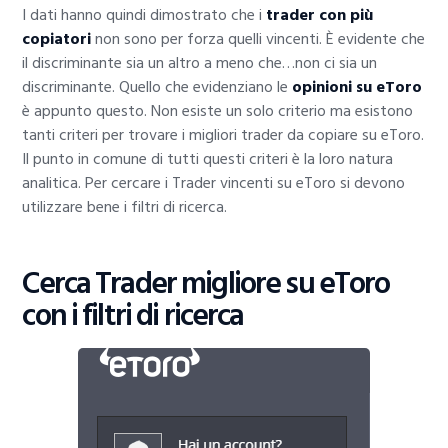
I dati hanno quindi dimostrato che i
trader con più
copiatori
non sono per forza quelli vincenti. È evidente che
il discriminante sia un altro a meno che…non ci sia un
discriminante. Quello che evidenziano le
opinioni su eToro
è appunto questo. Non esiste un solo criterio ma esistono
tanti criteri per trovare i migliori trader da copiare su eToro.
Il punto in comune di tutti questi criteri è la loro natura
analitica. Per cercare i Trader vincenti su eToro si devono
utilizzare bene i filtri di ricerca.
Cerca Trader migliore su eToro
con i filtri di ricerca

What this task involves
What is needed is how many lines of the listing include the string "ricerca", given as a bare number.

Response to this task
2